"Saya sudah membuat majikan saya terpeleset di rumah dan majikan saya meninggal, Pak. Jadi saya ke sini untuk menyerahkan diri karena sudah ceroboh. Majikan saya dan bayi yang ada di dalam perutnya tidak bisa diselamatkan karena saya. Tangkap saya, Pak!" Kataku saat berdiri di depan petugas yang melongo menatapku.
Mungkin ia mengira, aku akan membuat laporan kehilangan, ternyata aku malah mau menyerahkan diri. Seandainya bisa kupotret wajah bingungnya pasti sudah kupotret.
"Jadi kamu ke sini mau menyerahkan diri?" tanyanya lagi padaku. Padahal tadi aku sudah bilang begitu, kenapa petugas ini malah menanyakan kembali? Ya ampun, aku benar-benar lelah dan tidak mau berdebat. Ketupat sayur padang yang ada di dalam tasku pasti sudah mengembang karena terlalu lama si Mas Polisi menatapku.
"Masuk dulu ke dalam, nanti kita akan buatkan BAP-nya!" Aku pun mengangguk paham. Sampai di dalam, aku bingung mau ke mana. Ke arah kanan, polisi sedang duduk di mejanya dengan banyak kertas. Ke sebelah kiri, ada polisi yang tengah menjambak rambut pria yang tangannya diborgol. Lalu aku harus ke mana?
"Mas, sel saya yang mana ya? Ada nomor selnya gak?" tanyaku to the point. Jujur, bukan aku sudah tidak sabar mau masuk penjara, tetapi ketupat sayur padangku ini yang tak sabar ingin kusantap.
Polisi tadi tertawa sambil menggelengkan kepala. Ia duduk kembali di kursinya dan terus saja menertawakanku. Apa yang lucu? Pikirku.
"Mbak masuk ke ruangan yang ada pintunya itu dulu untuk dicatat pernyataannya. Setelah itu, Mbak baru bisa masuk ke penjara," terang petugas itu dengan kalimat tertata dan penyampaian yang hati-hati.
"Gak bisa langsung aja, Mas Polisi? Ketupat sayur padang saya keburu megar deh. Apa saya ijin sarapan dulu di kursi depan ya? Tenang, Mas, saya gak ke mana-mana? Cuma mau sarapan," kataku sambil tersenyum tentunya. Sejak kemarin pipi ini begitu kebas karena menangis dan ketika garis bibir ini ku tarik sedikit lebih ke atas, rasanya seperti tengah bergelut dengan. Lem kambing.
"Ya sudah, makan dulu saja. Nanti langsung masuk ke dalam ya."
"Baik, Mas Polisi, terima kasih." Aku pun berjalan cepat duduk di kursi panjang. Ada seorang ibu yang tengah duduk, seperti menunggu. Aku menyapa sekilas, lalu sibuk dengan sarapanku.
Aneh memang, orang-orang menatapku dengan tatapan bingung. Bagaimana bisa aku makan ketupat sayur, seperti aku makan siomay yang sisi ujung bungkusan plastik itu aku lubang dengan gigi? Namun, aku cuek saja, kuteruskan makan sampai tinggal sayur nangka dan pakis yang tersisa sedikit di dalamnya. Tidak lupa juga aku minum air mineral agar rasa pedas di lidah ini segera hilang.

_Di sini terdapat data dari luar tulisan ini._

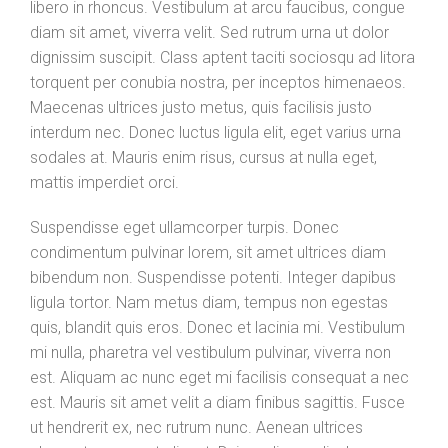
libero in rhoncus. Vestibulum at arcu faucibus, congue
diam sit amet, viverra velit. Sed rutrum urna ut dolor
dignissim suscipit. Class aptent taciti sociosqu ad litora
torquent per conubia nostra, per inceptos himenaeos.
Maecenas ultrices justo metus, quis facilisis justo
interdum nec. Donec luctus ligula elit, eget varius urna
sodales at. Mauris enim risus, cursus at nulla eget,
mattis imperdiet orci.
Suspendisse eget ullamcorper turpis. Donec
condimentum pulvinar lorem, sit amet ultrices diam
bibendum non. Suspendisse potenti. Integer dapibus
ligula tortor. Nam metus diam, tempus non egestas
quis, blandit quis eros. Donec et lacinia mi. Vestibulum
mi nulla, pharetra vel vestibulum pulvinar, viverra non
est. Aliquam ac nunc eget mi facilisis consequat a nec
est. Mauris sit amet velit a diam finibus sagittis. Fusce
ut hendrerit ex, nec rutrum nunc. Aenean ultrices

"Mbak, silakan ke dalam, petugasnya sudah menunggu," tegur petugas itu padaku.
"Kasih yang antre belakangan aja, Mas, saya baru selesai makan, ketupatnya baru sampai paru-paru, belum nyampai usus."

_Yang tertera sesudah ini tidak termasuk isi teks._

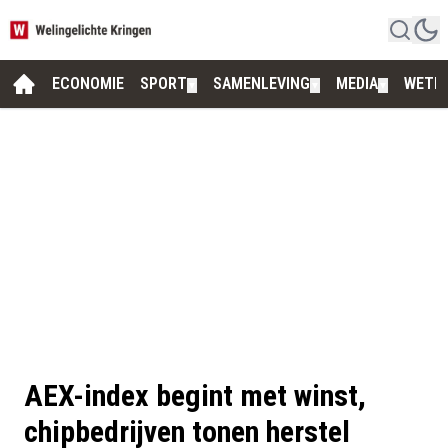
ECONOMIE
SPORT
SAMENLEVING
MEDIA
WETE
▼
▼
▼
AEX-index begint met winst,
chipbedrijven tonen herstel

"Heh, kamu jangan seenaknya sama petugas! Masuk sana!" Aku menelan ludah. Mau tidak mau, ikhlas tidak ikhlas, aku pun berjalan masuk ke dalam ruangan yang sudah ditunjuk. Di dalam sana nasibku akan ditentukan. Apakah dipenjara seumur hidup atau dihukum mati?
Tok! Tok!
"Masuk." Suara berat di dalam sana membuatku memberanikan diri untuk masuk. Dua orang petugas sudah duduk dan kini menatapku dengan serentak.

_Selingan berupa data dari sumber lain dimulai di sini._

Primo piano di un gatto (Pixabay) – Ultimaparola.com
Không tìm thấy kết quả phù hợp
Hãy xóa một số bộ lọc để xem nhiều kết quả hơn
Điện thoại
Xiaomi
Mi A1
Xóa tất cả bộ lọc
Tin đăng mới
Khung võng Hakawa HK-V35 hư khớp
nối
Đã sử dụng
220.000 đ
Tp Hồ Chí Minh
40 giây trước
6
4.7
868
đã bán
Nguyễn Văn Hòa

"Permisi, Pak, saya disuruh masuk ke sini sama petugas di depan."
"Oh, iya, silakan duduk!" Aku duduk di di samping petugas yang sedang membuka laptop.
"Saya tadi udah minum, Pak, jadi gak usah ditawarin minum lagi ya, masih kenyang," kataku polos sambil tersenyum manis.
"Heh, kamu ke sini bukan mau bertamu, tapi buat dipenjara!" Pekiknya hingga membuatku terkejut.